He appears to have ordered most, if not all, of these from England via the merchant Robert Cary. Breakage, increasing usage, or perhaps Washington’s desire to build a collection of beer paraphernalia inspired frequent requests for resupply.
In March 1761, for example, Cary supplied Washington with “6 fine w[hi]te Enameld Ale Glasses” and, intriguingly, “6 Orange Bowle snake ½ pint Beer”. In September 1765, Washington requested from Cary “1/2 dozn handsome beer Glasses” and in July 1772 he asked Cary to send him “6 Neat & fash[ionabl]e Cut Beer Glasses” with “br[oa]d Bottms—that they may stand firm on the Table.”
Of course, Washington was not the only beer drinker in America. His election campaigns for the House of Burgesses in the 1750s and 1760s generally necessitated the purchase of large quantities of beer for his guests at parties and other events.
He had to oversee the purchase and distribution of even larger quantities of beer during the Revolutionary War, when soldiers and officers alike demanded the beverage as a stable of their liquid diet.
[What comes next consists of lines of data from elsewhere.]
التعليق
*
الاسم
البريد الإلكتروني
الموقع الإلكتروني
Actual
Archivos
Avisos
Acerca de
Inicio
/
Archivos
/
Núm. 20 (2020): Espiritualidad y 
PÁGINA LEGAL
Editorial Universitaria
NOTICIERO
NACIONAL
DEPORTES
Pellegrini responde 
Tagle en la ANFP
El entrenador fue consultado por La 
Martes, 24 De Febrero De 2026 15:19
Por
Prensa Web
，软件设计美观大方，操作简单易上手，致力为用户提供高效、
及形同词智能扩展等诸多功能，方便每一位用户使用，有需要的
Shortages could provoke moods of gloomy foreboding verging on outright panic, even at headquarters. On February 18, 1780—during one of the bleakest passages of the legendary Morristown, New Jersey, encampment—Washington’s headquarters felt the pinch as beer suppliers ran dry. With profound discontent (if not outright rebellion) in the offing at the Continental Army’s nerve center, Washington’s aide-de-camp Major Caleb Gibbs wrote “in haste” to assistant commissary John Chaloner: “We are out of Beer you will please send on a large Quantity as soon as possible.”
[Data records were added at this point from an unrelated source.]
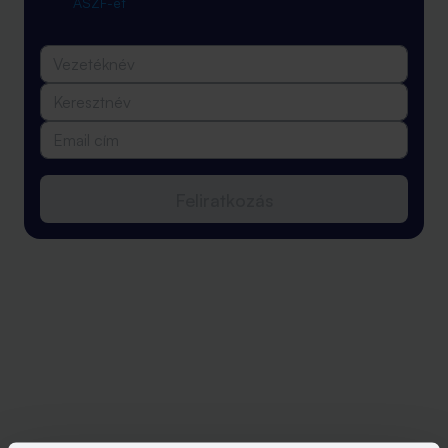
ÁSZF-ét
Feliratkozás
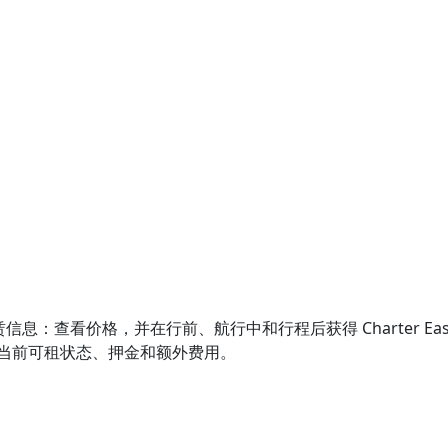
的游艇租赁信息：查看价格，并在行前、航行中和行程后获得 Charter E
确认当前可租状态、押金和额外费用。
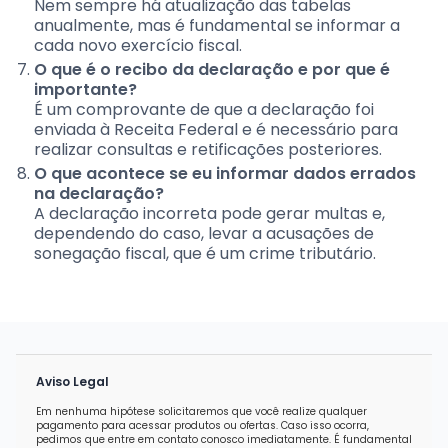
Nem sempre há atualização das tabelas
anualmente, mas é fundamental se informar a
cada novo exercício fiscal.
O que é o recibo da declaração e por que é
importante?
É um comprovante de que a declaração foi
enviada à Receita Federal e é necessário para
realizar consultas e retificações posteriores.
O que acontece se eu informar dados errados
na declaração?
A declaração incorreta pode gerar multas e,
dependendo do caso, levar a acusações de
sonegação fiscal, que é um crime tributário.
Aviso Legal
Em nenhuma hipótese solicitaremos que você realize qualquer
pagamento para acessar produtos ou ofertas. Caso isso ocorra,
pedimos que entre em contato conosco imediatamente. É fundamental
Fortunately, the officers’ thirsts appear to have been sated in time, restoring an air of calm determination to see the struggle through.

The steady stream of guests who visited Mount Vernon after the war enjoyed an equally steady stream of good beer. Stung by his prewar disappointments—and perhaps haunted by memories of those sadly plundered beer casks he had opened back in the summer of 1762—Washington now bought American. As he wrote to Lafayette on January 29, 1789, “we have already been too[o] long subject to British prejudices. I use no porter or cheese in my family, but such as is made in America—both those articles may now be purchased of an excellent quality.”
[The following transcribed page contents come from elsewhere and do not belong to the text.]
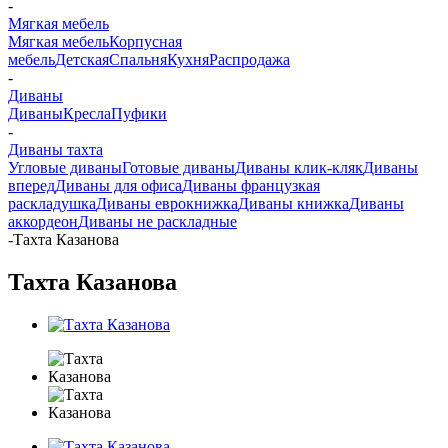
-
Мягкая мебель
Мягкая мебель
Корпусная
мебель
Детская
Спальня
Кухня
Распродажа
-
Диваны
Диваны
Кресла
Пуфики
-
Диваны тахта
Угловые диваны
Готовые диваны
Диваны клик-кляк
Диваны
вперед
Диваны для офиса
Диваны французкая
раскладушка
Диваны еврокнижка
Диваны книжка
Диваны
аккордеон
Диваны не раскладные
-
Тахта Казанова
Тахта Казанова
His favorite brewer was now Robert Hare, Jr., of Philadelphia, who would supply Washington during his years as president. On July 20, 1788, after Philadelphia’s grand Fourth of July procession, Washington wrote to a merchant Clement Biddle, teasingly asking him to procure “a groce of Mr Hairs best bottled Porter if the price of it is not much enhanced by the copius droughts you took of it at the late Procession.”
On October 31, 1790, disaster struck when Hare’s brewery burned down. “I am really sorry—on public as well as private accts,” Washington wrote to his secretary Tobias Lear a few days later, "to hear of Mr Hares loss.”
But life must go on, and Washington determined to hedge his bets against any possible beer shortage by hoarding a large cache for his personal use. “You w[oul]d do well,” he told Lear, “to lay in a pretty good Stock of his, or some other Porter."
Thus supplied, Washington was able to proceed with equanimity in his service as president of the United States.